I found Dr. Bob's post to be honest, sad, and deeply discouraging. I hear things like that all over from my colleagues these days. Here's a quote from his Still Breathing…
... I am weary. After nearly 30 years in private practice, I am not sure which straw broke the camel’s back, but it is most surely broken. It is a weariness born of 14 hour days; of dictating charts and finishing paperwork until 8 or 9 pm each night, after starting the day at 7 am; of endless audits by the insurance industry and Medicare; of the constant threat of litigation; of the crushing burden of one more federal requirement mandated but never recompensed; of a host of ever-expanding administrative burdens having nothing to do with patient care, and everything to do with bureaucratic micromanagement of the profession. And this before we have even begun to see the nightmare which Obamacare will inflict. Camels weren’t designed to carry such a load.
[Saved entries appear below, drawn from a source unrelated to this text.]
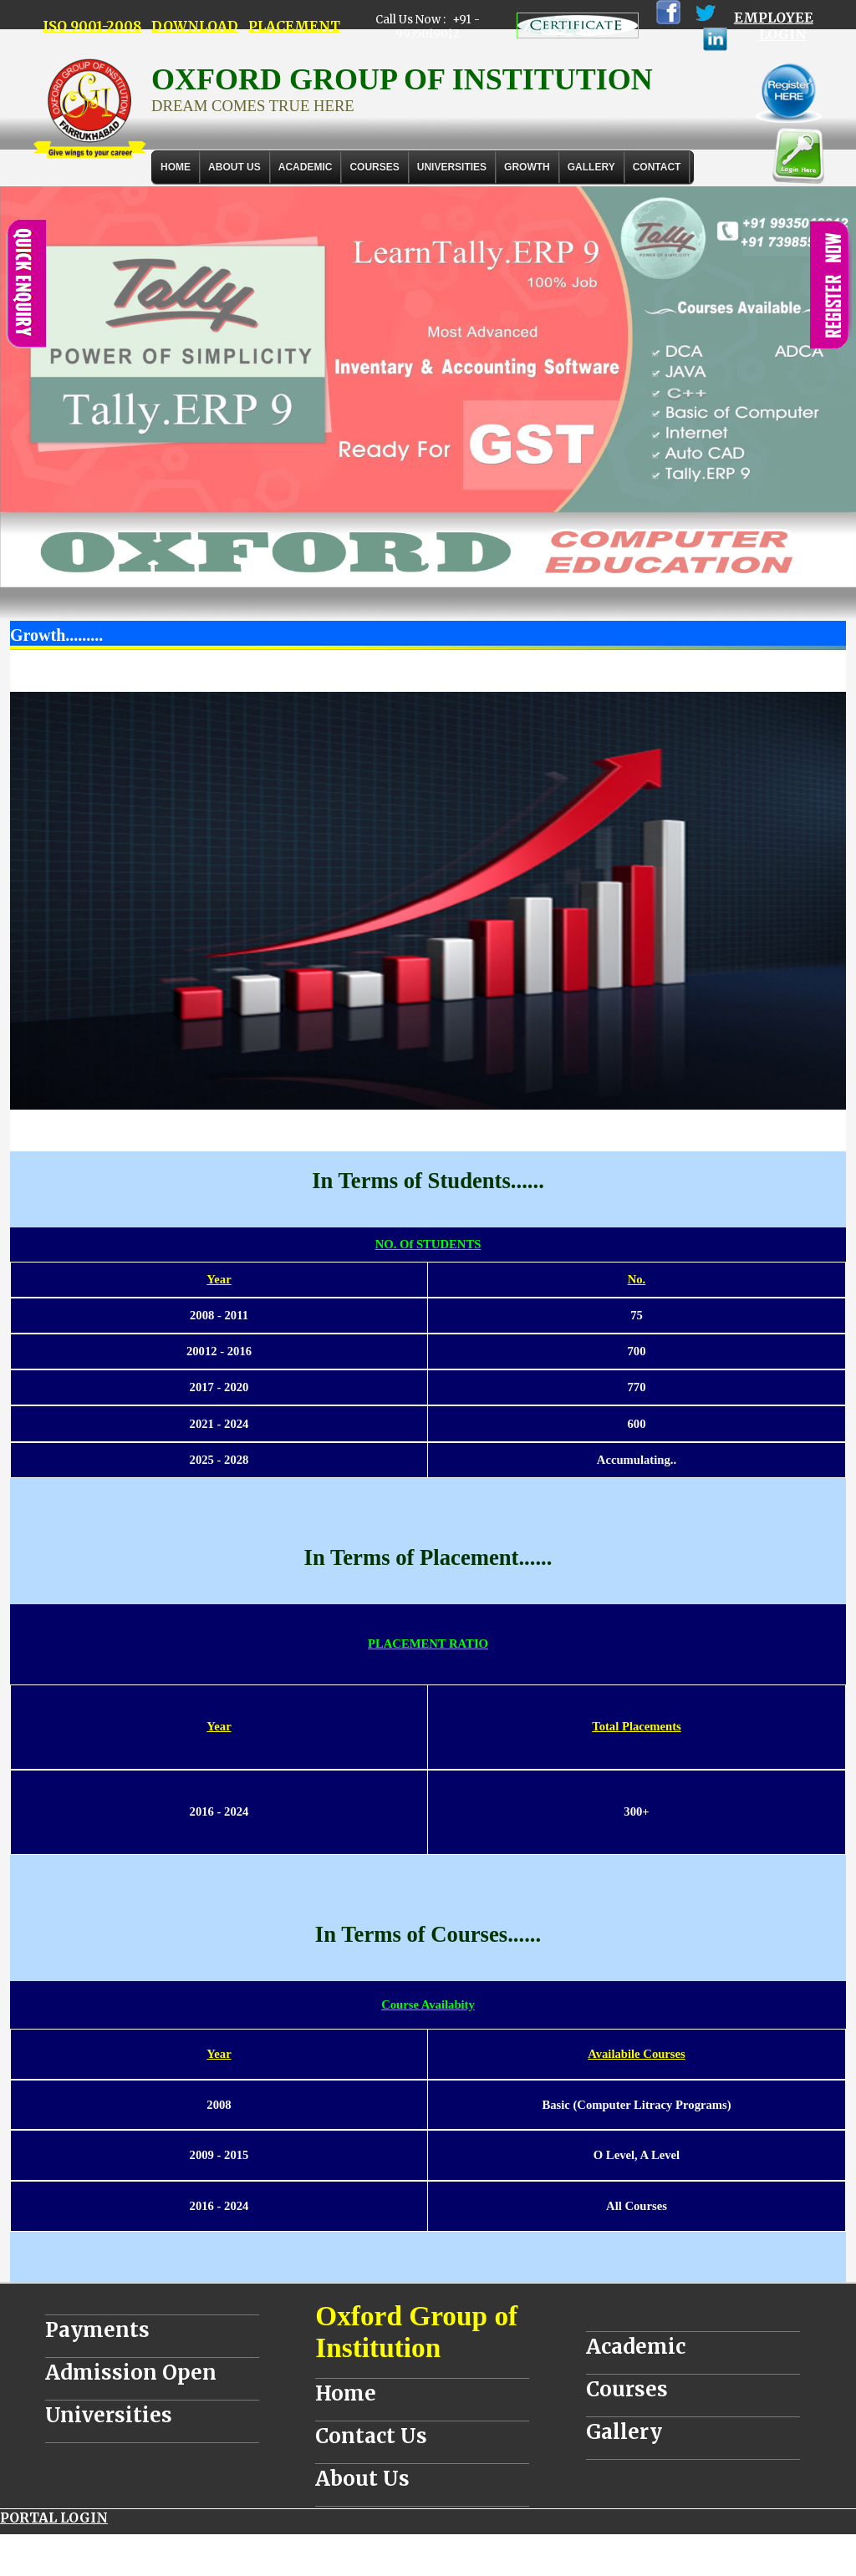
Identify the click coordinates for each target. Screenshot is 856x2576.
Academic (635, 2347)
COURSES (374, 167)
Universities (108, 2415)
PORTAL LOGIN (54, 2517)
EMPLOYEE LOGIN (773, 26)
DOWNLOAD (194, 26)
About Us (234, 167)
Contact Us (371, 2436)
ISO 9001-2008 (92, 26)
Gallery (591, 167)
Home (175, 167)
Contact (657, 167)
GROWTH (527, 167)
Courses (627, 2389)
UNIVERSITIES (452, 167)
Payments (97, 2330)
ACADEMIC (305, 167)
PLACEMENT (294, 26)
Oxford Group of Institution (416, 2331)
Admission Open (131, 2372)
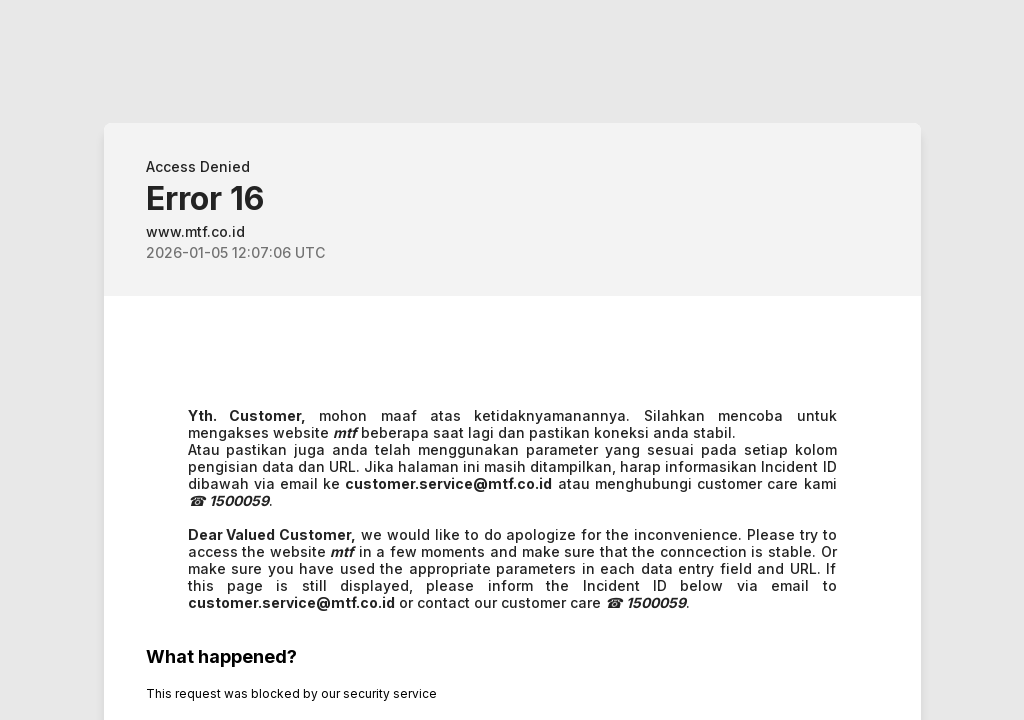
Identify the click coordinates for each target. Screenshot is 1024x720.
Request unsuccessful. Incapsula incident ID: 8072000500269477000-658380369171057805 (512, 360)
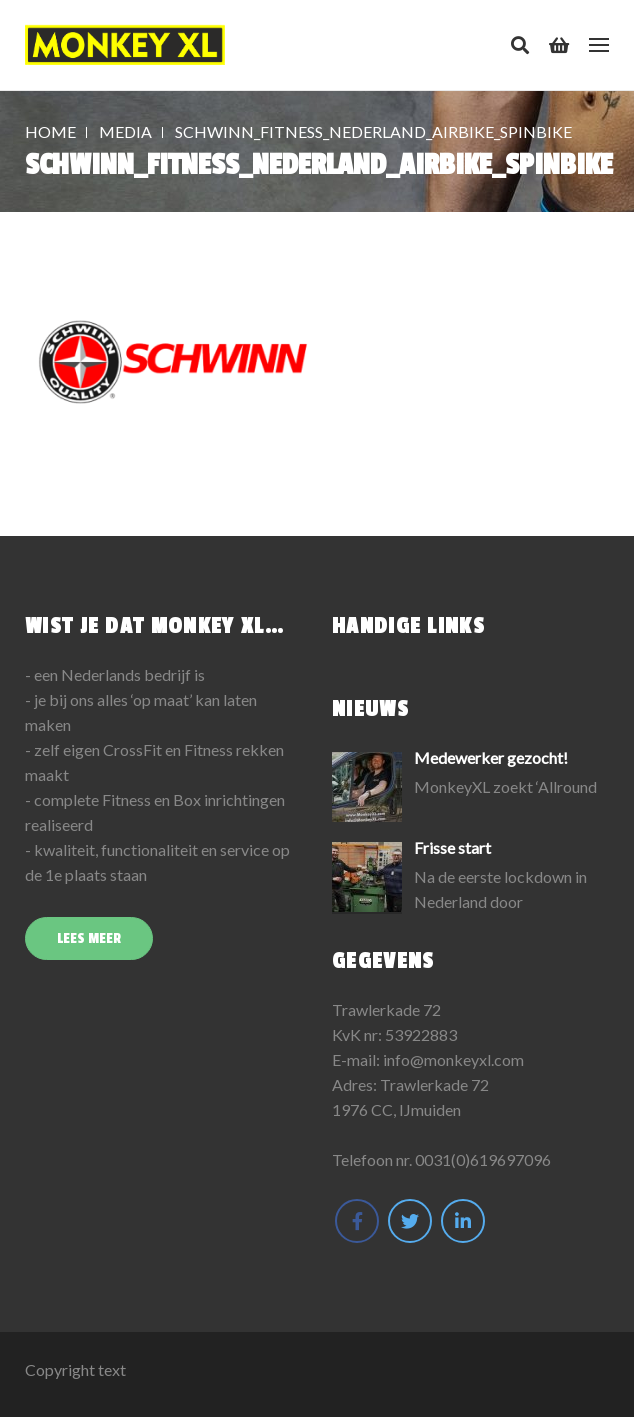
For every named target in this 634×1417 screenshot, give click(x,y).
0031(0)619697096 (483, 1159)
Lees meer (89, 938)
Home (50, 131)
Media (125, 131)
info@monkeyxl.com (453, 1059)
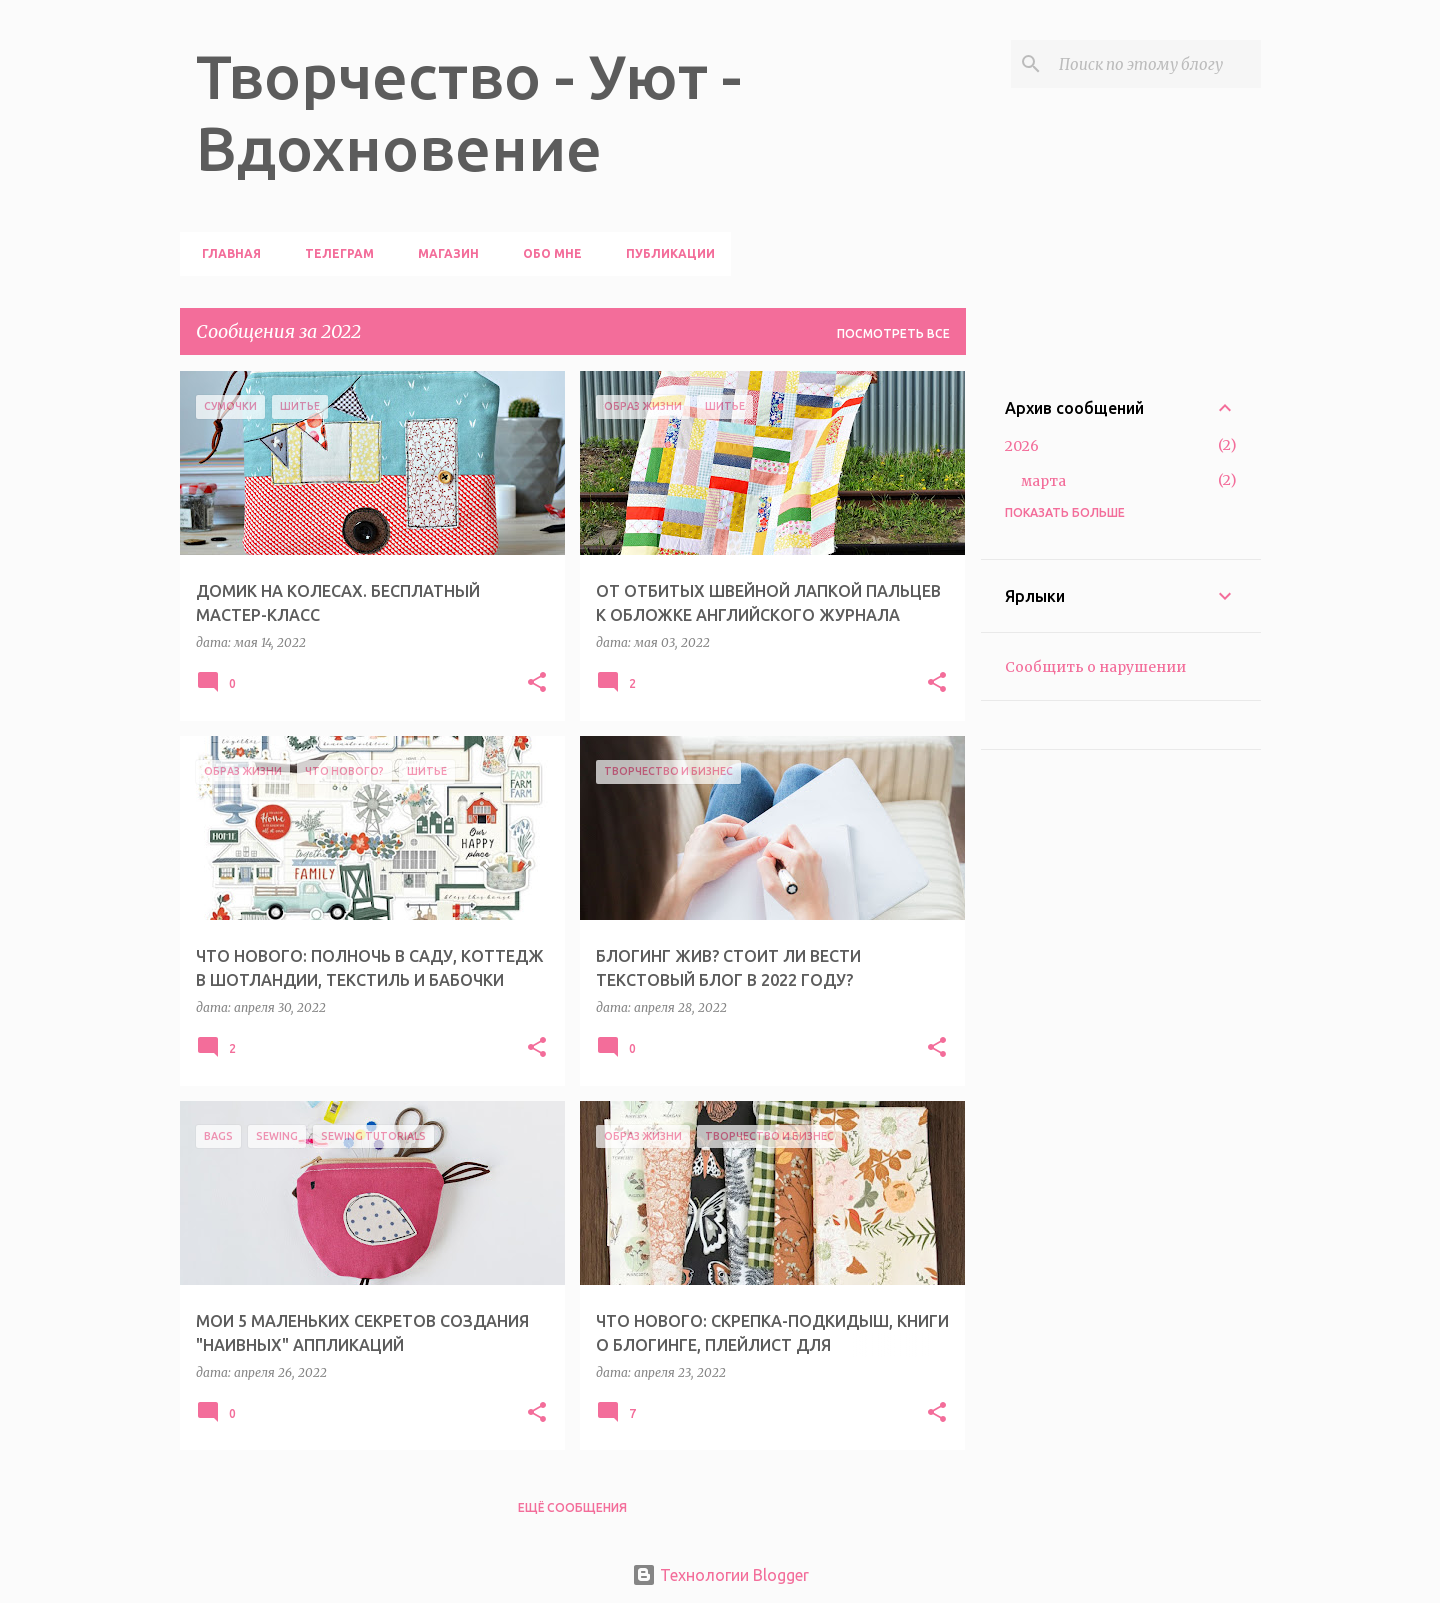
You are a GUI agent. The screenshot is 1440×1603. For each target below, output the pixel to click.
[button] (537, 683)
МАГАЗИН (442, 253)
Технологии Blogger (720, 1575)
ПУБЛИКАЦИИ (664, 253)
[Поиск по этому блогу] (1156, 64)
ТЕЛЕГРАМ (333, 253)
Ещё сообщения (572, 1507)
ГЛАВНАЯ (225, 253)
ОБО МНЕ (546, 253)
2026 (1022, 446)
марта (1043, 481)
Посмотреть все (893, 333)
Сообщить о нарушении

That's the loss of just one more doctor who would know you and your family, and care about you and your life - and who would be working for you, and you only. Soon enough, the tort lawyers and government bureaurats will have the pleasure of going to an assembly line government clinic, staffed by docs trained in Russia, Mexico, and Croatia, to take care of them in 4 minutes according to a government protocol, with only approved and cost-effective methods depending on your age (and potential productivity).
Life has hardened my cynicism about power and government. I am not a paranoid sort, but I think the Fathers had it right about their determination to limit power. They own half my labor now, and want to own more of it - and my body too. For my own good, of course.
As a traditionalist Yankee born and bred, I somehow cannot find any gratitude in me for such unwanted favors.